Want to know more? Here are five specific reasons why device management is so important and should be at the heart of how you run your business.
Complete visibility and control
At a time when more and more customers are demanding maximum speed and convenience, the self-service channel is arguably more important than ever. So it follows that you will want to have the best possible visibility and control over your network. This puts you in a strong position to anticipate problems before they occur, or to respond to any unforeseen issues as quickly as possible.
Think of your self-service network as a vital part of a living organism. As any doctor will tell you, having regular health checks is a better way of staying fit and functional than simply taking action when something goes wrong.
Responding to demand
Self-service device management is particularly important during periods of high demand - the weeks leading up to Christmas, for example.
These are the times when your network will be under the most strain, and also when customer expectations will be highest
By studying past trends, you can predict which areas of your self-service network will see the highest demand at key times and prepare accordingly. Having a complete view of your devices will also improve your ability to respond to unpredictable spikes or drops in demand.
Delivering the best customer experience
As one of the most visible customer-facing elements of your business, your self-service network plays a big part in shaping the customer experience.
If people know they can rely on your ATMs to function at all times and deliver the specific service they need, when they need it, they will build up a positive association with your brand. Someone who has a bad experience at the ATM - a cash outage or an out-of-service machine, for example - is just as likely to remember it, especially on a busy shopping day.
Higher revenue and lower costs
The self-service channel provides many opportunities for revenue generation: using ATMs to deliver targeted marketing or provide additional services like bill payment, for example. It can also lower costs by moving transactions away from the counter, freeing up tellers to focus on customer service and sales.
But in order to reach these goals, your network must perform consistently and achieve certain standards.
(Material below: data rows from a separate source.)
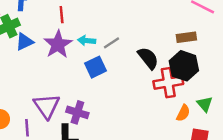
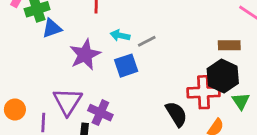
purple star: (58, 44) -> (85, 55), moved
black semicircle: (148, 58) -> (176, 114), moved
green triangle: (205, 104) -> (241, 101), moved

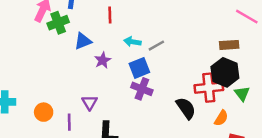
blue triangle: (52, 28) -> (83, 41), moved
purple star: (85, 55) -> (103, 60), size x0.6
purple triangle: (68, 102) -> (90, 103), size x0.6
purple cross: (100, 113) -> (142, 89), moved

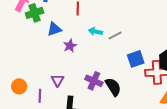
blue square: (139, 68) -> (136, 59), moved
purple cross: (142, 89) -> (94, 81), moved
black semicircle: (186, 108) -> (113, 87), moved

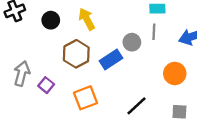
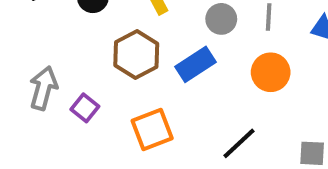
gray circle: (132, 42) -> (221, 19), moved
orange circle: (175, 73) -> (271, 72), moved

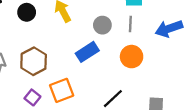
brown hexagon: (136, 54) -> (34, 61), moved
purple square: (85, 108) -> (32, 97), moved

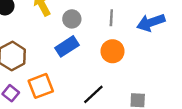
gray circle: (102, 25) -> (72, 19), moved

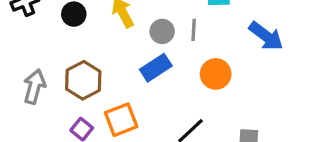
gray line: (111, 18) -> (194, 30), moved
blue arrow: (151, 23) -> (266, 36), turned -124

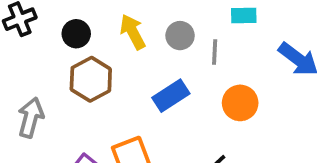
gray circle: (162, 31) -> (180, 36), moved
brown hexagon: (83, 80) -> (91, 79), moved

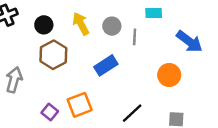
orange circle: (240, 103) -> (169, 75), moved

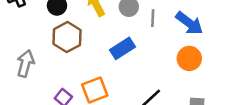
blue arrow: (189, 42) -> (189, 23), moved

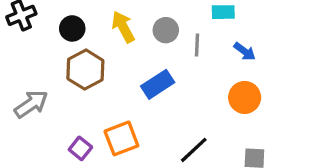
blue arrow: (189, 23) -> (245, 51), size x0.6
gray arrow: (25, 63) -> (31, 104), turned 40

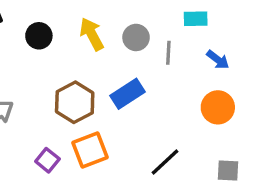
brown hexagon: (85, 70) -> (75, 102), moved

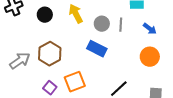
gray circle: (136, 37) -> (102, 24), moved
blue rectangle: (128, 94) -> (97, 49), turned 60
brown hexagon: (75, 102) -> (50, 54), moved

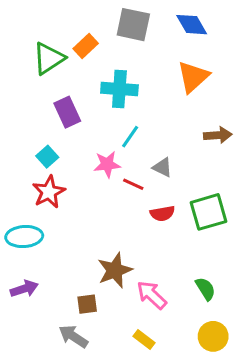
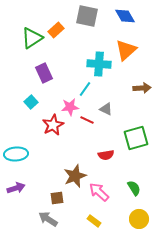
cyan cross: (119, 89) -> (99, 64), moved
red star: (49, 192) -> (53, 125), moved
red semicircle: (162, 213) -> (106, 155), moved

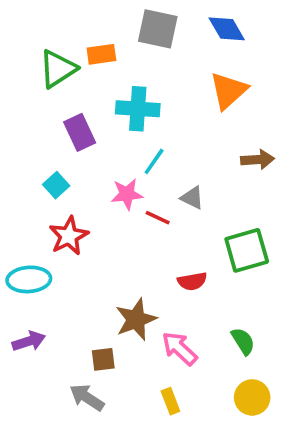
orange rectangle: (56, 30) -> (101, 54), turned 35
cyan cross: (99, 64) -> (138, 109), moved
red star: (53, 125) -> (69, 236), moved
yellow rectangle: (94, 221) -> (170, 401), turned 32

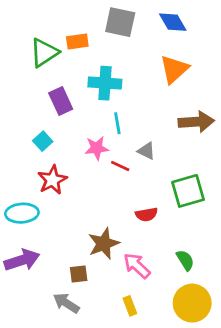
brown arrow: (258, 160) -> (196, 122), size x1.4
cyan line: (154, 161) -> (117, 123), turned -45
purple arrow: (29, 341) -> (22, 260), size x1.4
yellow circle: (252, 397) -> (192, 303), size x1.4

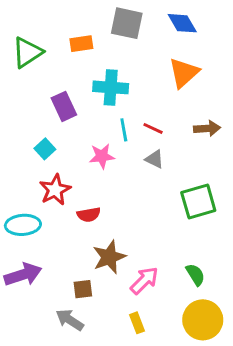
green triangle: (44, 53) -> (27, 52), moved
brown arrow: (196, 122) -> (207, 128), size x0.7
red line: (120, 166) -> (153, 128), moved
red semicircle: (146, 214) -> (89, 215), moved
pink arrow: (137, 266) -> (144, 280), turned 92

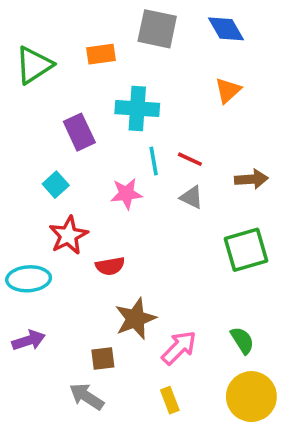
orange triangle: (184, 73) -> (228, 90), size x0.7
brown arrow: (207, 128) -> (251, 179), moved
purple arrow: (23, 275) -> (29, 340), size x0.7

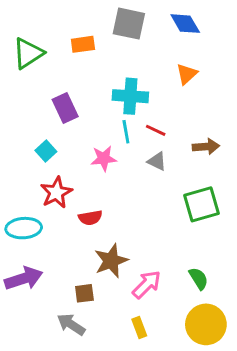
cyan cross: (137, 109) -> (130, 96), moved
purple arrow: (29, 340) -> (24, 278), size x1.4

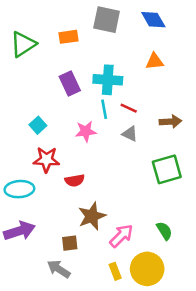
orange triangle: (187, 74) -> (154, 61), turned 36
purple rectangle: (65, 108) -> (70, 83), moved
red star: (56, 193) -> (46, 160), turned 30
yellow circle: (206, 324) -> (147, 269), moved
Customers who have been encouraged to use a device rather than go to the counter will expect the same quality and reliability of service, so tracking and managing performance is essential.
Good self-service device monitoring and management can be a key part of an enterprise-wide drive towards greater efficiency. It can be combined with cash management and transaction monitoring to provide invaluable performance awareness, reducing silo mentality and encouraging principles like transparency and collaboration across the organization.
Perhaps most importantly, it can help to ensure that your business is as informed and responsive as possible when it comes to giving customers what they want. This will help you to achieve the customer satisfaction and brand loyalty that so many financial institutions strive for.